**The problem:** Which lines of the listing hold the string "Gestão"? Copy those lines.

**Records provided:**
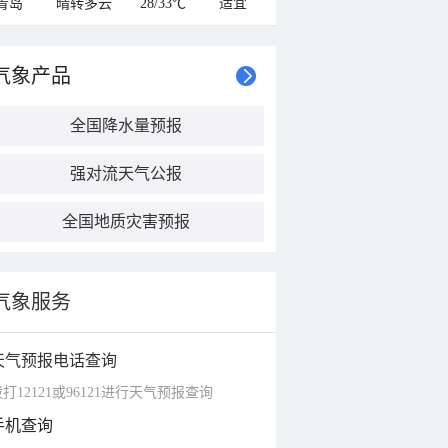
青岛
晴转多云
28/33℃
适宜
气象产品
全国降水量预报
强对流天气公报
全国地质灾害预报
气象服务
天气预报电话查询
打12121或96121进行天气预报查询
手机查询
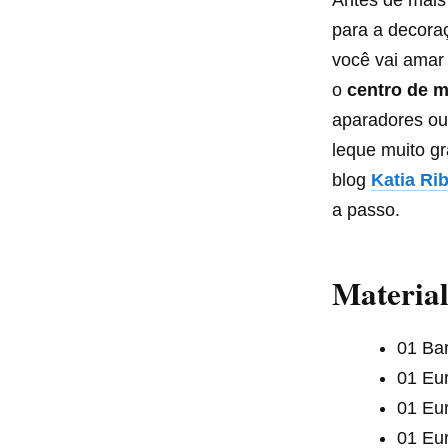
Antes de mais
para a decora
você vai amar 
o
centro de 
aparadores ou
leque muito gr
blog
Katia Ri
a passo.
Material
01 Bar
01 Eu
01 Eu
01 Eu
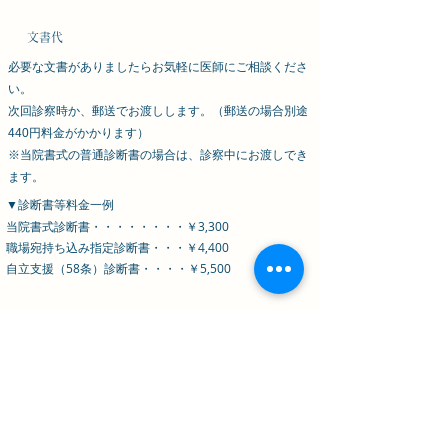
​文書代
​必要な文書がありましたらお気軽に医師にご相談くださ
い。
​次回診察時か、郵送でお渡しします。（郵送の場合別途
440円料金がかかります）
​※当院書式の普通診断書の場合は、診察中にお渡しでき
ます。
​▼診断書等料金一例
当院書式診断書・・・・・・・・￥3,300
職場宛持ち込み指定診断書・・・￥4,400
​自立支援（58条）診断書・・・・￥5,500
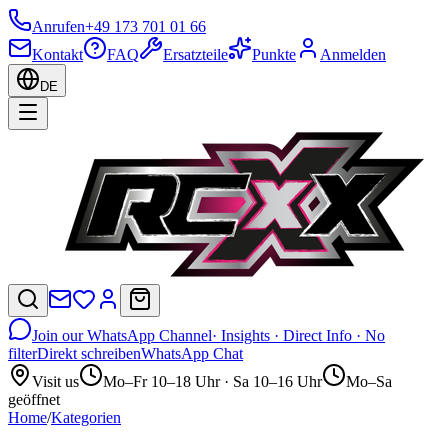
Anrufen
+49 173 701 01 66
Kontakt
FAQ
Ersatzteile
Punkte
Anmelden
DE
Join our WhatsApp Channel
· Insights · Direct Info · No
filter
Direkt schreiben
WhatsApp Chat
Visit us
Mo–Fr 10–18 Uhr · Sa 10–16 Uhr
Mo–Sa
geöffnet
Home
/
Kategorien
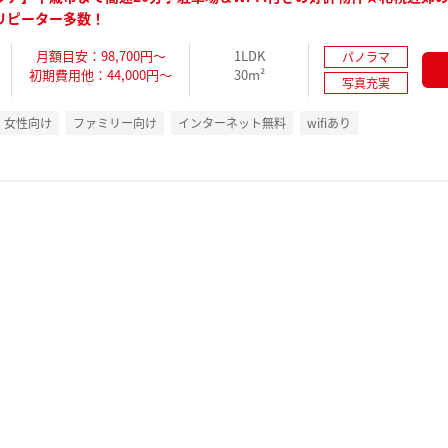
リピーター多数！
月額目安：98,700円～
1LDK
パノラマ
初期費用他：44,000円～
30m²
写真充実
女性向け
ファミリー向け
インターネット無料
wifiあり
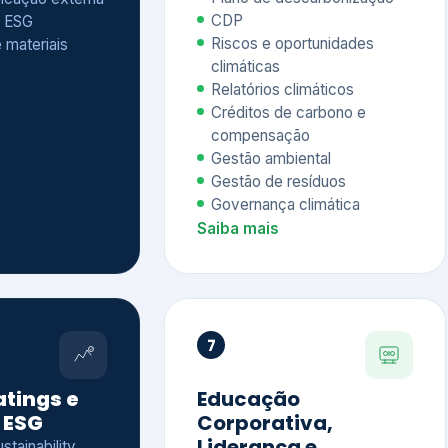
Relatórios climáticos
Créditos de carbono e
compensação
Gestão ambiental
Gestão de resíduos
Governança climática
Saiba mais
7
atings e
Educação
 ESG
Corporativa,
Liderança e
tainability
Soluções Digitais
/ CSA
Governança ESG
sure Project –
Palestras executivas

**The answer:**
Gestão ambiental
Gestão de resíduos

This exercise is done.